The answer is simple. Maybe...
It depends on several factors. First off, is it big enough? Tsunamis are generated by rapide movements in lots of water, be it from earthquakes, asteroids, volcanoes or landslides. A pebble thrown into the ocean is certainly no asteroid.
And while even a small event can generate a very small tsunami, it depends on the location of whatever it was that moved the water as to whether the tsunami will be noticed or not. Landslides, volcanoes and even asteroids are "point-sources", while and earthquake moves a very large area of seafloor (hence a lot of water). Waves generated by point source attenuate or decay much faster than those generated by a lifting up a vast area of seafloor. In other words, it is very difficult for a tsunami generated by a landslide, volcano, or asteroid to make it all the way across an ocean.
Yet another complication, as with many things, is timing. Most very large tsunamis are very old- in nature, big events tend to happen infrequently. Should very large offshore landslides occur as frequently as large-magnitude earthquakes, the continental slope would quickly eat its way onto land! So, while technology has allowed us to image all sorts of amazing landslides on the world's continental slopes, many of which appear very young, they tend to be old, and pose little danger to communities on shore.
(One might ask then, when do they occur? Most offshore landslides occur either during sea level lowstands or during times of changing sea level. During glacial periods, sea level is lower, and rivers dump heaps of sediment directly on the continental slope, providing fuel for landslides. During highstands, like now, sediment is sequestered in estuaries and in foreland basins on the continental shelf. If earthquakes trigger landslides, then the hypothetical first earthquake after a sea level lowstand would shed all the sediment off, leaving nothing left to fail! But, this is just a digression by this marine geologist....)
Perhaps the last unconstrained variable (i.e. something we have no idea of!) is once a landslide begins, how fast does it actually fail? Most models that predict tsunamis assume that the landslides are frictionless- that is, once they get going, there is nothing slowing them down. This isn't likely the case, but nonetheless, landslides occur offshore, and they generate tsunamis.
There are two clear examples of offshore landslides that have generated tsunami. The first (that I know of) was 7,200 years ago offshore Norway called Storegga. Following the last sea level lowstand, glaciers provided sediment to the continental slope, and as the land rebounded from having the weight of the glaciers released, earthquakes fired off, shaking loose the sediment. The failure generated a tsunami that laid a deposit in many places surrounding Norway, including underneath the greens at the famous golf course at St. Andrews.
The second example was much more recent- in 1929 a magnitude 7.2 earthquake triggered a landslide offshore Newfoundland, Canada in the Grand Banks. We know there was a landslide because it severed submarine communication cables going between North American and England. Not long after the earthquake, a 7.5 m tsunami hit Newfoundland's Burin Peninsula, killing 28 people in Canada's worst earthquake-related disaster.
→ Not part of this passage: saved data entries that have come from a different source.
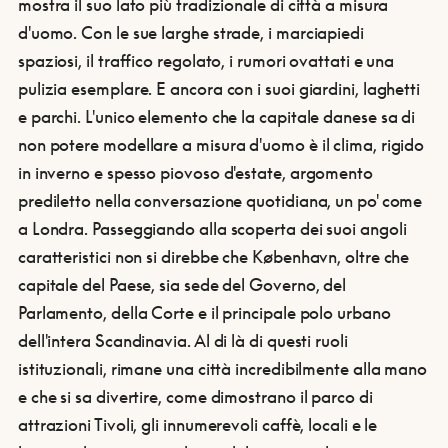
mostra il suo lato più tradizionale di città a misura
d'uomo. Con le sue larghe strade, i marciapiedi
spaziosi, il traffico regolato, i rumori ovattati e una
pulizia esemplare. E ancora con i suoi giardini, laghetti
e parchi. L'unico elemento che la capitale danese sa di
non potere modellare a misura d'uomo è il clima, rigido
in inverno e spesso piovoso d'estate, argomento
prediletto nella conversazione quotidiana, un po' come
a Londra.
Passeggiando alla scoperta dei suoi angoli
caratteristici non si direbbe che København, oltre che
capitale del Paese, sia sede del Governo, del
Parlamento, della Corte e il principale polo urbano
dell'intera Scandinavia. Al di là di questi ruoli
istituzionali, rimane una città incredibilmente alla mano
e che si sa divertire, come dimostrano il parco di
attrazioni Tivoli, gli innumerevoli caffè, locali e le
So, the most important thing we can do to plan for landslide generated tsunami is to constrain the properties that trigger landslides. What is the strength of the sediment in question? Has there been landslides in this region in the past? What is the frequency and magnitude of earthquakes in the region? Is there a weak layer that might provide a sliding surface for a failure?
To address these questions, geotechnical engineers, geologists, geophysicists and seismologists must come together to address this complicated, technical question. Not one of these scientists can address this working in a vacuum, nor does any one of these possess the necessary knowledge and skills to really be effective. Yet a community working together, making the necessary data and information freely available, can make advances towards protecting life and property in leaps and bounds. A kind of scientific open-sourcing.